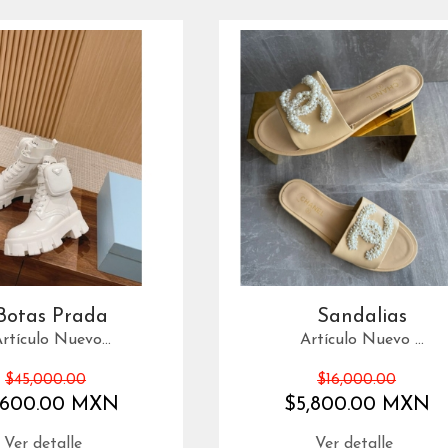
Botas Prada
Sandalias
rtículo Nuevo...
Artículo Nuevo ...
$45,000.00
$16,000.00
,600.00 MXN
$5,800.00 MXN
Ver detalle
Ver detalle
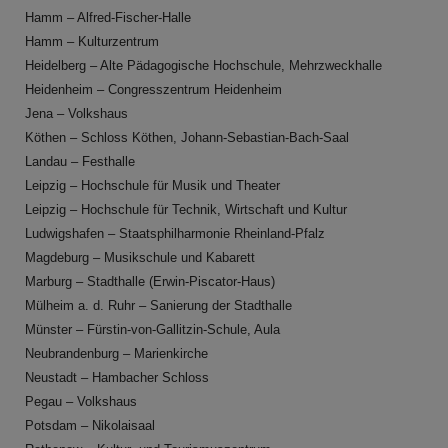
Hamm – Alfred-Fischer-Halle
Hamm – Kulturzentrum
Heidelberg – Alte Pädagogische Hochschule, Mehrzweckhalle
Heidenheim – Congresszentrum Heidenheim
Jena – Volkshaus
Köthen – Schloss Köthen, Johann-Sebastian-Bach-Saal
Landau – Festhalle
Leipzig – Hochschule für Musik und Theater
Leipzig – Hochschule für Technik, Wirtschaft und Kultur
Ludwigshafen – Staatsphilharmonie Rheinland-Pfalz
Magdeburg – Musikschule und Kabarett
Marburg – Stadthalle (Erwin-Piscator-Haus)
Mülheim a. d. Ruhr – Sanierung der Stadthalle
Münster – Fürstin-von-Gallitzin-Schule, Aula
Neubrandenburg – Marienkirche
Neustadt – Hambacher Schloss
Pegau – Volkshaus
Potsdam – Nikolaisaal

EXERCISE AIM
Begin with the line holding "Neustadt – Hambacher Schloss" and end with the last line of the material. Copy all of them exactly.

RESPONSE BELOW
Neustadt – Hambacher Schloss
Pegau – Volkshaus
Potsdam – Nikolaisaal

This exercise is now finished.